4) And in the self-distillation stage, a new deep neural network is initialized randomly again, and ResNeXt-50 is still selected by the feature extraction network and two linear classifiers which are all full-connection layers with the input dimension of 2048 and the output dimension of 1000. Sampling under original long tail data of the data to obtain a training picture, carrying out image transformation and random picture size transformation, random clipping, random horizontal turning, normalization and data enhancement, sending the picture into the network obtained by training in the step 3) to obtain a prediction result, modulating by using the temperature T-2, and normalizing by using softmax to obtain a pseudo label; sending the pictures into a feature extraction network to obtain intermediate features, sending the intermediate features into two classifiers respectively to obtain two prediction results, calculating a loss function of self-distillation by using a first classification result and a pseudo label, calculating a classified loss function by using a second classification result and a real label, and fusing the two loss functions in a ratio of 1:1 to obtain a final loss function. Training is carried out by using a random gradient descent algorithm, 8 TITIAN Xp blocks are used for training, the batch size is 256, the number of training rounds is 135 rounds, the learning rate is 0.1, and the learning rate is attenuated by adopting a cosine function.
5) In the fine adjustment stage of the classifier, a class balance method is adopted to sample the training data, namely, a class is randomly selected through the uniformly distributed samplers, and then a sample is randomly selected through the uniformly distributed samplers from the samples belonging to the selected class. Retraining the feature extraction network and the classifier in the deep neural network obtained in the step 4), transforming the size of the random transformed picture by using transformation, randomly cutting, randomly carrying out horizontal turning, normalizing to obtain a picture with enhanced data for the same picture obtained by sampling, sequentially sending the picture into the feature extraction network and the classifier after coefficient adjustment to obtain a class prediction result, and calculating a loss function according to the real class. Training is carried out by adopting a random gradient descent algorithm, 8 TITIAN Xps are used for training, the batch size is 512, the number of training rounds is 5, the learning rate of a coefficient for adjusting the classifier is 0.2, the learning rate of the rest parts (a feature extraction network and the original parameters of the classifier) is 0, and the learning rate is attenuated by adopting a cosine function.

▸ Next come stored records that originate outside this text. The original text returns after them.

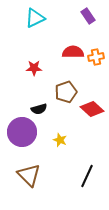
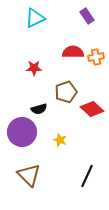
purple rectangle: moved 1 px left
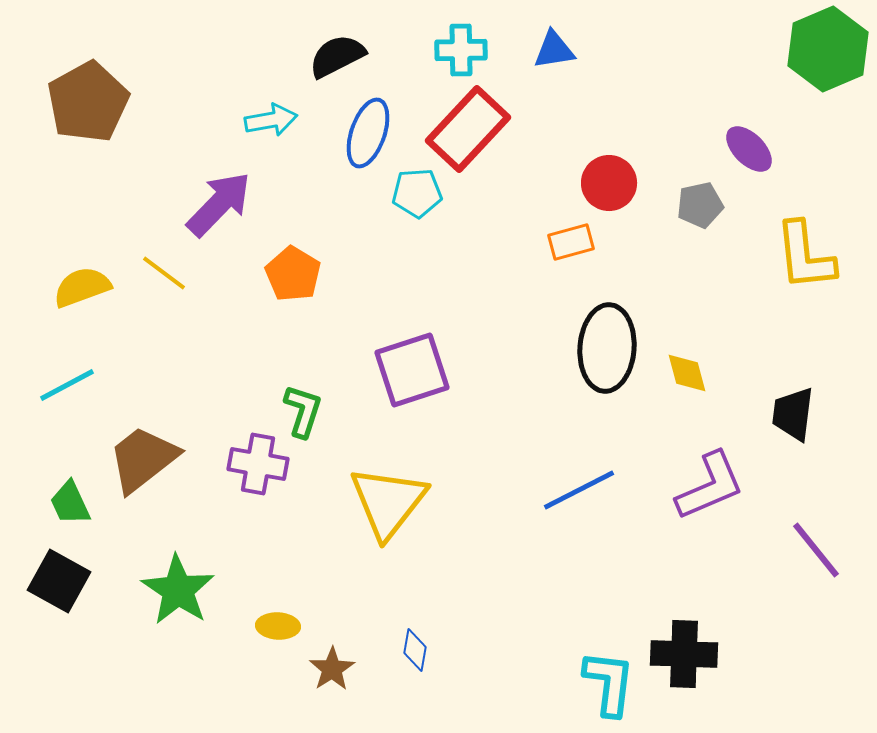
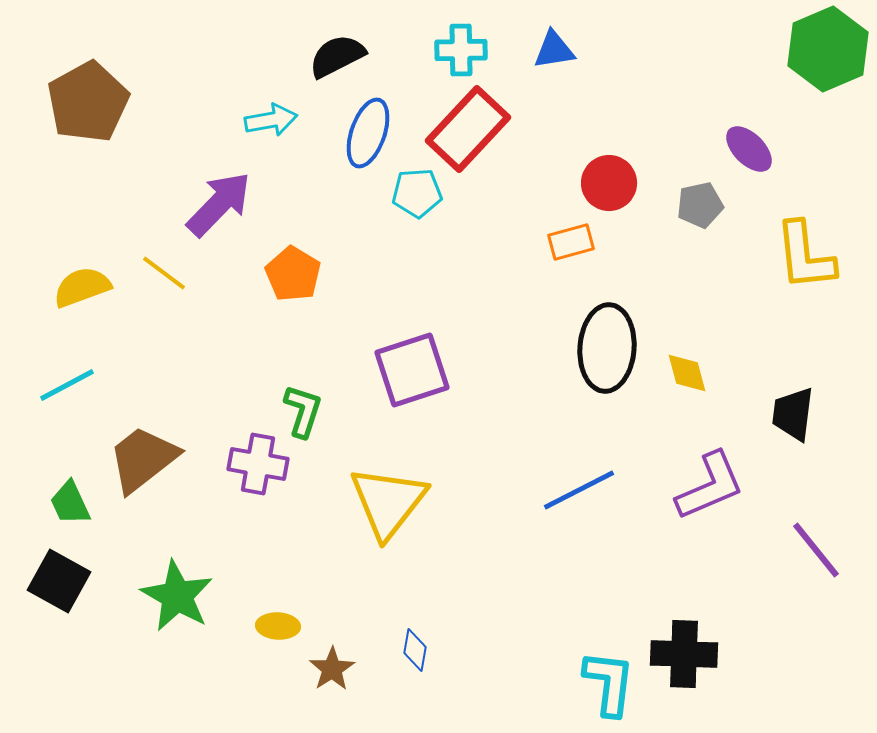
green star: moved 1 px left, 6 px down; rotated 4 degrees counterclockwise
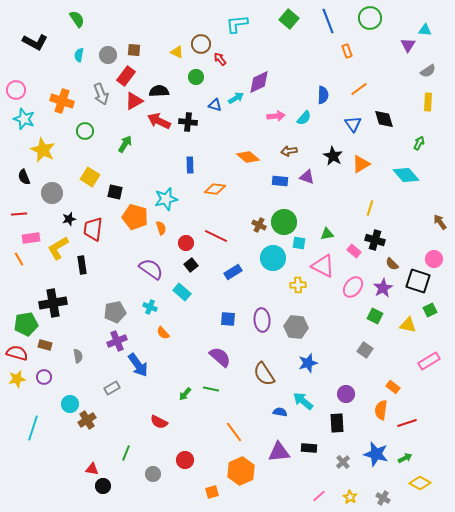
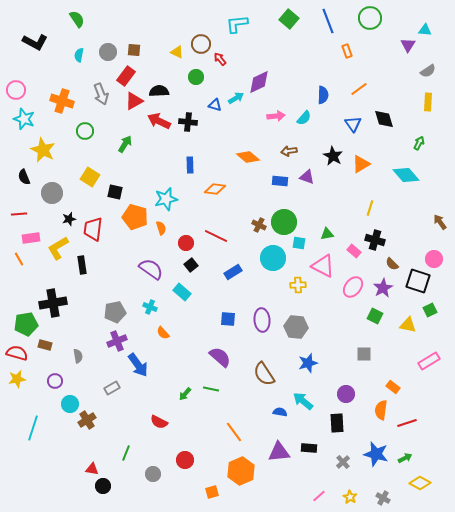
gray circle at (108, 55): moved 3 px up
gray square at (365, 350): moved 1 px left, 4 px down; rotated 35 degrees counterclockwise
purple circle at (44, 377): moved 11 px right, 4 px down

6) And in the testing stage, the testing set constructed in the step 1) is used, each category of the testing set has the same number of pictures, the pictures are respectively sent into the network obtained in the step 5) for prediction, and the prediction accuracy is obtained by comparing the pictures with the correct categories. The accuracy of the entire test set was 56.0%, with the category accuracy for the larger number of samples in the training set being 66.8%, the accuracy for the medium number of occurrences being 53.1%, and the accuracy for the smaller number of occurrences being 35.4%. Compared with the baseline method, the accuracy is respectively improved by 3.9%, 3.4%, 4.5% and 3.1%.

Claims (6)

1. A long-tail image recognition method based on self-supervision and self-distillation is characterized in that a multi-stage training frame is constructed and used for training a feature extraction network and a classifier in a deep neural network, the feature extraction network is trained by using a self-supervision task in a long-tail distribution sampling mode in the first stage, the classifier is finely adjusted under class balance sampling in the second stage under the condition that the weight of the feature extraction network in the first stage is reserved, soft labels for self-distillation are generated, the deep neural network with the same structure is retrained in the third stage, the soft labels in the second stage are used as supervision in the long-tail distribution, self-distillation combined training is carried out on the deep neural network, and the obtained deep neural network is used for image recognition and classification in the long-tail distribution.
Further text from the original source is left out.